[University Introductory Statistics] DNA crime scene

In summary: If you have a population of 4999999 where 49 people have the specific DNA signature, what is the probability that none of them are in a (randomly chosen) subset of 29999 of the 4999999 people?I'm sorry, but I still don't understand.
  • #1
eskimotaro
15
1
Hello everyone. I have been given a problem in my Introductory Mathematical Statistics class. Been thinking about this one for a while and I am simply stuck.

1. Homework Statement

"There has been found a DNA of type S on a crime scene. We will assume a total population of N = 5000000 that are potential contributors to the lead. Next assume there is a DNA-database consisting of n = 30000 individuals. Also assume that there are M = 50 individuals in the whole population that have a DNA of type S."

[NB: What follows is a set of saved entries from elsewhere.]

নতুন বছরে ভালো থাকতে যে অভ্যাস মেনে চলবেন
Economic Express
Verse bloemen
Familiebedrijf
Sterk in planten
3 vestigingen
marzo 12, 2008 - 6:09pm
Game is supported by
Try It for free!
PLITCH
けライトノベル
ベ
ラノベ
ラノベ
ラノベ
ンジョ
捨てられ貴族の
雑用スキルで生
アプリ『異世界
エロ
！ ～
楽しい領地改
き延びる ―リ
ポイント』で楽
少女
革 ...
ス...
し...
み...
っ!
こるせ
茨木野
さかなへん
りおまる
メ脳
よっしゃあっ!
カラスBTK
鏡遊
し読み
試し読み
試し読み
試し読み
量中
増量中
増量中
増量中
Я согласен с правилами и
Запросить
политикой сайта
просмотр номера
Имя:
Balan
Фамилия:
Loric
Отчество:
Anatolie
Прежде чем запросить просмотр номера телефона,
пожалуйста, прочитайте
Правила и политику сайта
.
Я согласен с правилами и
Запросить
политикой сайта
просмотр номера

There are six sub-questions (a)-(f), and I am stuck on (d)-(f). I will simply explain what questions (a)-(c) are, and then write up questions (d)-(f).

2. The attempt at a solution [part 1]

In (a) we let X = the number of individuals with type S in the database. Here I am to find the probability distribution of X. I think that the sample space must be x = {0, 1, 2, ..., 50}. To calculate the distribution of x I have used MATLAB and a hypergeometric distribution formula. That was no problem.

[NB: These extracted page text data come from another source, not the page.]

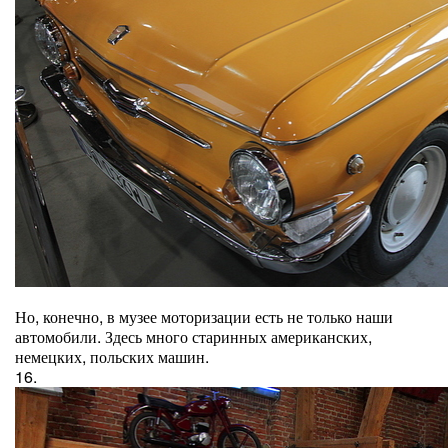
Но, конечно, в музее моторизации есть не только наши
автомобили. Здесь много старинных американских,
немецких, польских машин.
16.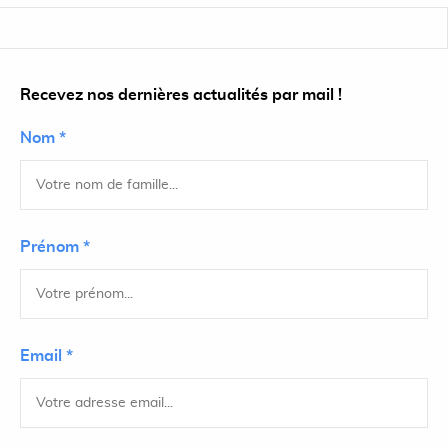
Recevez nos dernières actualités par mail !
Nom *
Prénom *
Email *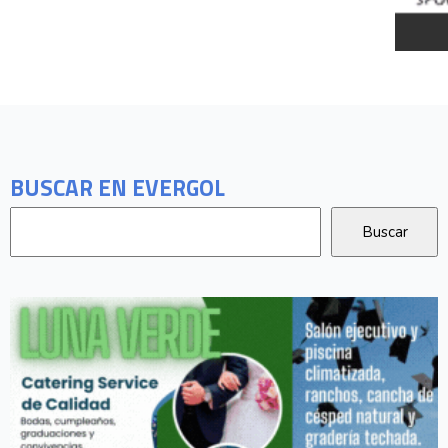
BUSCAR EN EVERGOL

In (b) I am to use a binomic distribution formula instead to calculate the probability distribution of X, that was also not much of a problem.

For (c) I am just asked to calculate P(X = 1), which was just to take the relevant calculation from (a) or (b). P(X = 1) is approximately 0.22.

3. Sub-questions

Here are the sub-questions (d)-(f) which I am stuck on:

"(d) Assume that every individual in the population have the same likelihood of being a contributor. Let A be the event that the contributor is one of the individuals in the database. Calculate P(A).

(e) Find P(X = 1 | A).

Hint: When we know that the contributor is in the database, then there are M - 1 = 49 left who we do not know is in the database or not. Argue that we then are interested in the probability that none of these are in the database.

(f) Find P(A | X = 1). Argue that this corresponds to the probability that the individual with matchin DNA profile in the database is the culprit."

4. The attempt at a solution [part 2]

I have just not been able to get past these questions. For (d) I think that P(A) might be 1/30000, because that's simply how I interpret the question.

So I would be forever grateful if anyone could give me tips on how to solve this. Excuse my language if anything is unclear; English is my second language.
 
Physics news on Phys.org
  • #2
For (d), you can ignore the DNA completely. Your contributor is one random individual out of 5 million. What is the probability that this individual is within the database of 30000?

For (e), you have 4999999 individuals that have to be arranged somehow. The problem is similar to (c).
 
  • Like
Likes eskimotaro
  • #3
Thank you for your reply. :)

For (d) I guess the answer must be P(A) = 30000/5000000 = 3/500?

Not sure about (e) though. P(X = 1 | A) means the randomly selected person has the DNA, given that he is a contributor? Does it mean the answer is 29999/4999999? The hint sort of confuses me.
 
  • #4
eskimotaro said:
For (d) I guess the answer must be P(A) = 30000/5000000 = 3/500?
I think so.
eskimotaro said:
Not sure about (e) though. P(X = 1 | A) means the randomly selected person has the DNA, given that he is a contributor?
No, (A) already includes that the contributor (who has the DNA by definition) is in the database. If that 3/500 event happens, how likely is it that no one else in the database has the same DNA signature?
 
  • Like
Likes eskimotaro
  • #5
Hmm. So if no one else in the database are to have the same DNA, then they can not be among the 50 that have S. But we have already included one. So there are 49 persons with S that need to be outside the database?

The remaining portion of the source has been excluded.